Jesus himself chose the small group atmosphere to prepare his disciples. He spent time with his young followers, interacted with them, and taught them to love one another. He then said to them, “All authority in heaven and on earth has been given to me. Therefore go and make disciples of all nations, baptizing them in the name of the Father and of the Son and of the Holy Spirit, and teaching them to obey everything I have commanded you. And surely I am with you always, to the very end of the age” (Matthew 28:18-20). The disciples knew exactly what to do. They started home group ministries that multiplied and changed the Roman world. And home cell groups are just as essential for disciple-making today.

Making Disciples

When Jesus gave the Great Commission to his disciples, they knew exactly what he meant. After all, Jesus practically demonstrated it. Jesus developed his own group of twelve and shepherded them for three years. In that cell atmosphere, the disciples were molded, shaped, trained, and then sent forth. These same disciples became the key leaders of the early Church.

Not only did Jesus minister with these disciples over the course of three years, but he then sent them into homes to establish house churches that would multiply and infiltrate the surrounding communities (Luke 9 and 10). In other words, house-to-house ministry in small groups was the way Jesus made disciples, and he expected his disciples to do the same. The houses or apartments were very small in the ancient world, and they were excellent meeting places for making disciples.

Small groups are still the best training ground for future disciples. Jose Abaroa, youth minister at Cypress Creek Church, in Wimberley, Texas, challenges his young people to become disciples by leading small groups called community groups on junior high and high school campuses. He expects a lot from his youth, and they have responded by leading and multiplying youth cell groups. The campus junior high cells meet at lunch time for one and one-half hours. The groups are dynamic, fun, and empowering. Those leading the groups grow more than those attending as they are challenged to trust Jesus to use them. Jose confidently believes that his students are capable leaders and can effectively minister to other students, while becoming disciples in the process.

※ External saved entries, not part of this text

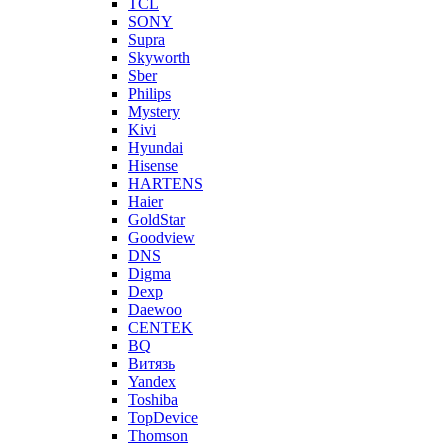
TCL
SONY
Supra
Skyworth
Sber
Philips
Mystery
Kivi
Hyundai
Hisense
HARTENS
Haier
GoldStar
Goodview
DNS
Digma
Dexp
Daewoo
CENTEK
BQ
Витязь
Yandex
Toshiba
TopDevice
Thomson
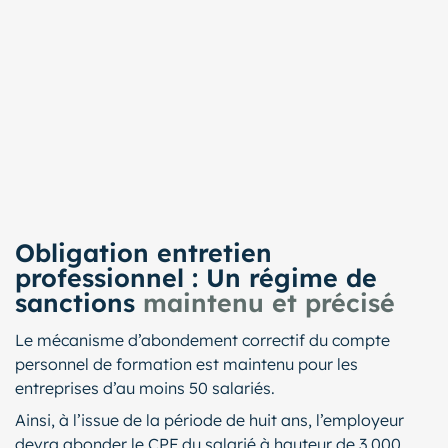
Obligation entretien
professionnel : Un régime de
sanctions
maintenu et précisé
Le mécanisme d’abondement correctif du compte
personnel de formation est maintenu pour les
entreprises d’au moins 50 salariés.
Ainsi, à l’issue de la période de huit ans, l’employeur
devra abonder le CPF du salarié à hauteur de 3 000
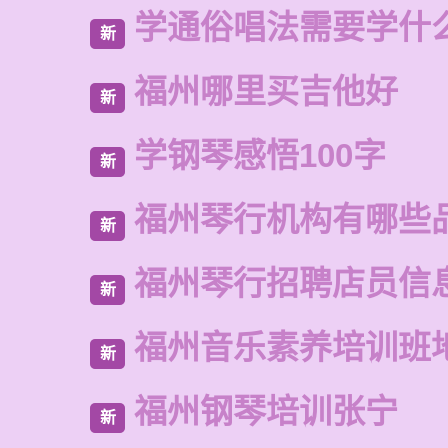
学通俗唱法需要学什
新
福州哪里买吉他好
新
学钢琴感悟100字
新
福州琴行机构有哪些
新
福州琴行招聘店员信
新
福州音乐素养培训班
新
福州钢琴培训张宁
新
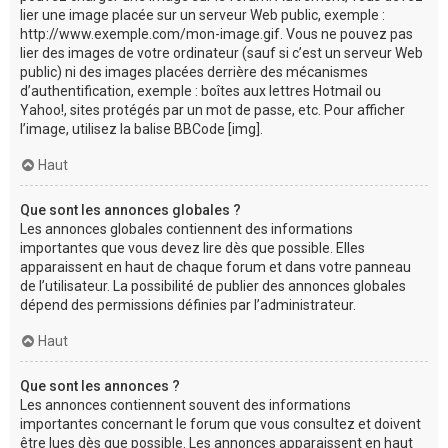
lier une image placée sur un serveur Web public, exemple :
http://www.exemple.com/mon-image.gif. Vous ne pouvez pas
lier des images de votre ordinateur (sauf si c’est un serveur Web
public) ni des images placées derrière des mécanismes
d’authentification, exemple : boîtes aux lettres Hotmail ou
Yahoo!, sites protégés par un mot de passe, etc. Pour afficher
l’image, utilisez la balise BBCode [img].
Haut
Que sont les annonces globales ?
Les annonces globales contiennent des informations
importantes que vous devez lire dès que possible. Elles
apparaissent en haut de chaque forum et dans votre panneau
de l’utilisateur. La possibilité de publier des annonces globales
dépend des permissions définies par l’administrateur.
Haut
Que sont les annonces ?
Les annonces contiennent souvent des informations
importantes concernant le forum que vous consultez et doivent
être lues dès que possible. Les annonces apparaissent en haut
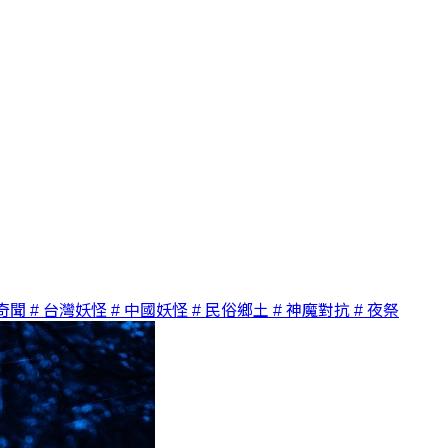
奇聞
# 台灣妖怪
# 中國妖怪
# 民俗鄉土
# 神魔對抗
# 夜祭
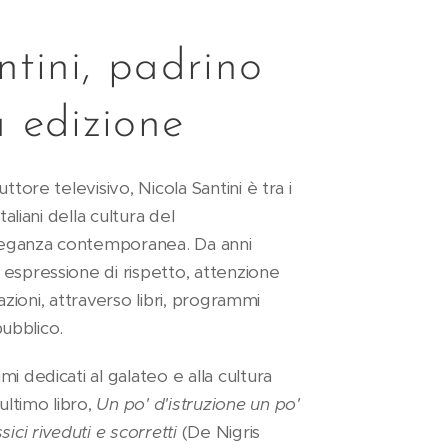
tini, padrino
a edizione
ttore televisivo, Nicola Santini è tra i
taliani della cultura del
eganza contemporanea. Da anni
espressione di rispetto, attenzione
elazioni, attraverso libri, programmi
pubblico.
i dedicati al galateo e alla cultura
ltimo libro,
Un po' d'istruzione un po'
ici riveduti e scorretti
(De Nigris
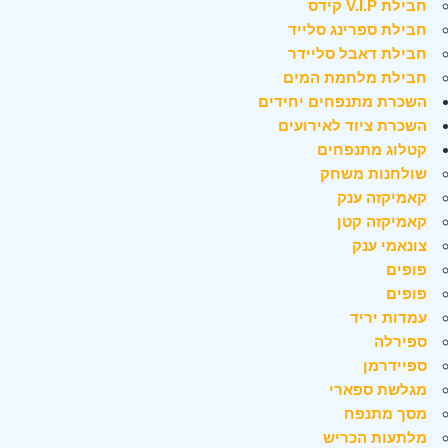
חבילת V.I.P קידס
חבילת ספרינג סלייד
חבילת דאבל סליידר
חבילת מלחמת המים
השכרת מתנפחים יחידים
השכרת ציוד לאירועים
קטלוג מתנפחים
שולחנות משחק
קאמיקזה ענק
קאמיקזה קטן
צונאמי ענק
פופים
פופים
עמדות יריד
ספירלה
ספיידרמן
מגלשת ספארי
מסך מתנפח
מלתעות הכריש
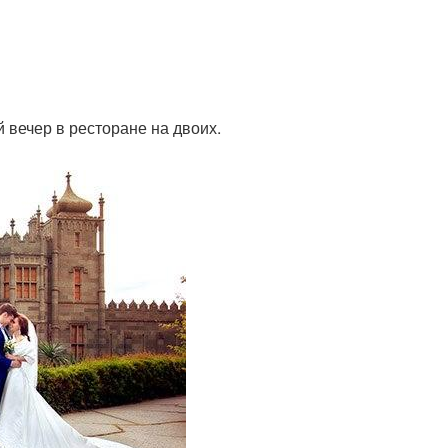
й вечер в ресторане на двоих.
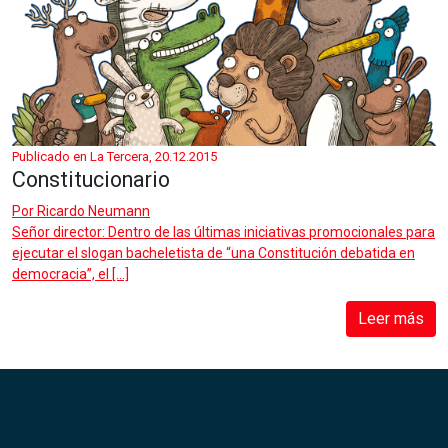
Publicado en La Tercera, 20.12.2015
Constitucionario
Por
Ricardo Neumann
Señor director: Dentro de las últimas iniciativas promocionales para
ejecutar el slogan bacheletista de “una Constitución debatida en
democracia”, el […]
Leer más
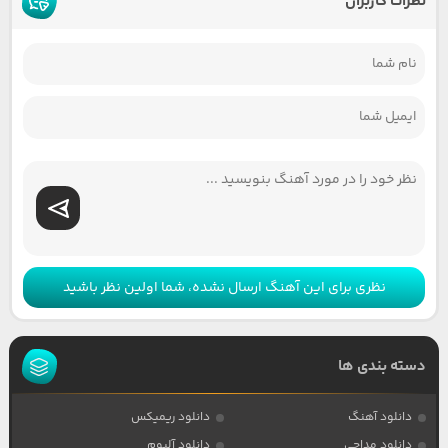
نظرات کاربران
نظری برای این آهنگ ارسال نشده، شما اولین نظر باشید
دسته بندی ها
دانلود آهنگ
دانلود ریمیکس
دانلود مداحی
دانلود آلبوم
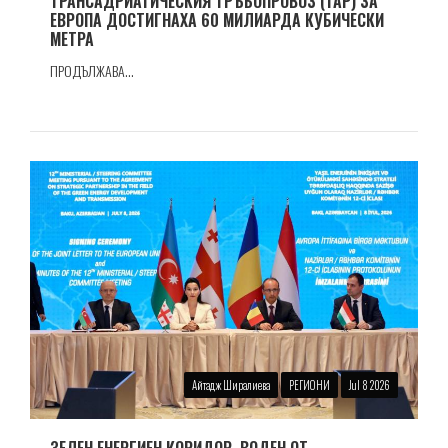
ТРАНСАДРИАТИЧЕСКИЯ ТРЪБОПРОВОЗ (TAP) ЗА
ЕВРОПА ДОСТИГНАХА 60 МИЛИАРДА КУБИЧЕСКИ
МЕТРА
ПРОДЪЛЖАВА...
Айтадж Ширалиева
РЕГИОНИ
Jul 8 2026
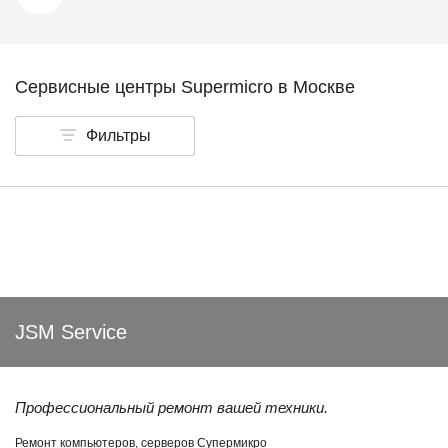
Сервисные центры Supermicro в Москве
Фильтры
JSM Service
Профессиональный ремонт вашей техники.
Ремонт компьютеров, серверов Супермикро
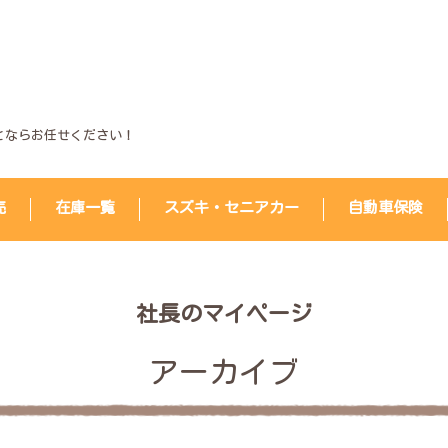
とならお任せください！
売
在庫一覧
スズキ・セニアカー
自動車保険
社長のマイページ
アーカイブ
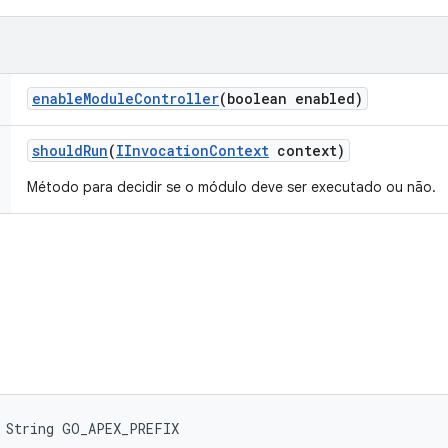
enable
Module
Controller
(boolean enabled)
should
Run
(
IInvocation
Context
context)
Método para decidir se o módulo deve ser executado ou não.
l String GO_APEX_PREFIX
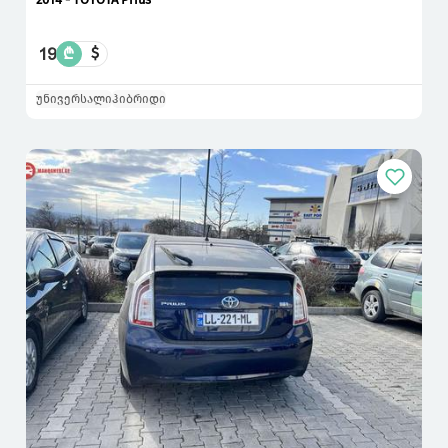
19
₾
$
უნივერსალი
ჰიბრიდი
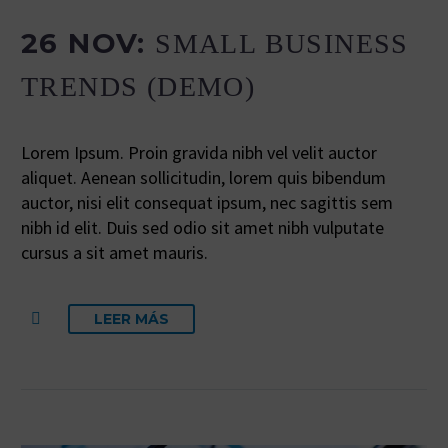
26 NOV:
SMALL BUSINESS
TRENDS (DEMO)
Lorem Ipsum. Proin gravida nibh vel velit auctor
aliquet. Aenean sollicitudin, lorem quis bibendum
auctor, nisi elit consequat ipsum, nec sagittis sem
nibh id elit. Duis sed odio sit amet nibh vulputate
cursus a sit amet mauris.
LEER MÁS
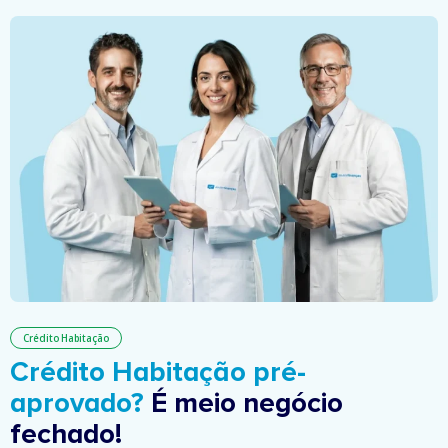
Crédito Habitação
Crédito Habitação pré-
aprovado?
É meio negócio
fechado!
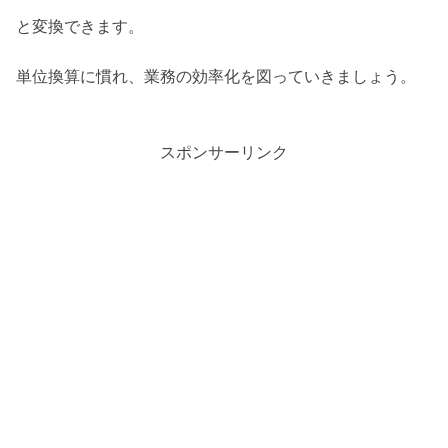
と変換できます。
単位換算に慣れ、業務の効率化を図っていきましょう。
スポンサーリンク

Jose also gathers the youth cells together on Sunday as a congregation. “They need to know we’re going to be there for them,” he told me. Jose is passionate about cell ministry because he himself was born again and discipled in a Cypress Creek small group meeting on campus at Texas State University in San Marcos. Jesus transformed Jose in the community group, and he wants others to experience Christ in the same way, including the junior high and high schoolers.

Some react negatively to the word disciple but the original meaning simply means pupil or learner (note 1). After Christ’s resurrection, the word disciple was broadened to include such words as believersaintChristian, and brother or sister in Christ. Why? Because after Pentecost, God established the Church, the gathering of believers, to be the main place where discipleship occurred.

Youth cells are an exciting way to make followers of Christ who are molded, shaped, and transformed in the process. We’ll discover in this book how churches disciple young people through cell groups and larger youth gatherings. We’ll see how churches transition to youth cells, avoid common mistakes in youth ministry, and even plant youth cell churches to make disciples worldwide.

ENDNOTES

1.In the Greek world, philosophers were surrounded by their pupils. The Jews claimed to be disciples of Moses (John 9:28) and the followers of John the Baptist were known as his disciples (Mark 2:18; John 1:35).